Figure 1 (inspirée du linguiste Gustave Guillaume)
L’expérience qui se déroule entre C et F, dont CF est l’ordonnée, ne s’abstrait pas de la durée. Mais au fur et à mesure que l’expérience avance dans le temps, au fur et à mesure que la connaissance expérimentale qu’elle suscite s’intériorise, c’est-à-dire se soustrait à la durée. On peut ainsi la revoir tout d’un coup, en en faisant tenir la somme dans le cadre d’un instant de l’esprit. À ce moment survient une connaissance qu’on pourrait qualifier, disait le linguiste Gustave Guillaume (parlant alors du langage) de trans-expérimentale qui est intériorisation, représentation et qui, quittant l’ordonnée CF, se développe dans l’instant sur un axe de recoupement XX’ mené par F. À nouveau en figure:
Figure 2 (inspirée du linguiste Gustave Guillaume)
Vue ainsi, l’intériorisation est une activité qui consiste à éliminer de l’expérience le facteur durée et à tout voir, à tout revoir dans un temps dont la durée, cette fois-ci, se réduit à un instant de l’activité mentale. De l’une à l’autre, on passe du temps dans lequel les enfants font l’expérience de la pratique philosophique – le temps au titre de contenant – au temps qui se développe en eux et qui, considéré cette fois au titre de contenu, permettra d’expliquer les rapports intrapersonnels, fruit de l’intériorisation des rapports interpersonnels vécus dans le dialogue. Ce qui pourrait être figuré, cette fois, de la façon suivante:

Figure 3 (inspirée du linguiste Gustave Guillaume)

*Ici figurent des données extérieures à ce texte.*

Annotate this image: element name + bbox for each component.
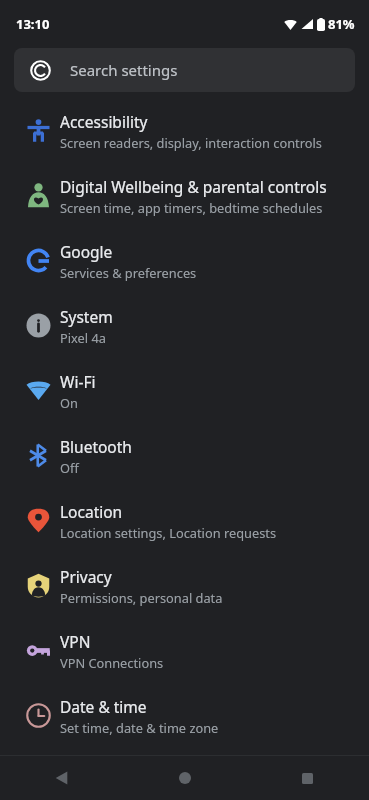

La condition d’une extériorisation valable de la pensée en CRP suppose l’intériorisation de celle-ci, c’est-à-dire l’assimilation et la systématisation de moyens de recherche utilisables en vue de fins plus ou moins complexes. L’intériorisation n’est donc pas uniquement le reflet de ce qui se passe entre les participants. Prenant son départ, pour se construire, à ces rapports interpersonnels, elle est en plus le résultat d’une systématisation qui ne se trouve pas toujours et entièrement présente dans le dialogue entre les enfants.
D’où vient alors cette systématisation? Elle vient du rapport plus englobant être humain-univers au sein duquel se trouve le petit «face-à-face» être humain-être humain. Si le dialogue fournit l’occasion, par la répétition qu’il engendre, de former en soi des habitudes, celles-ci ne deviendront vraiment intériorisées qu’au moment où, s’inscrivant dans un réseau de relations fondées ultimement sur le lien inévitable qui existe entre l’être humain et l’univers (qui est le lieu de l’être humain), elles se systématiseront, s’orchestreront aurait dit M. Lipman, et deviendront alors condition de puissance des actes qu’elles permettent de réaliser. Intérioriser pour extérioriser, virtualiser pour actualiser, représenter pour exprimer, c’est là le processus peut-être le plus fondamental de l’apprentissage que réalisent les enfants au moment de participer à la création d’une CRP.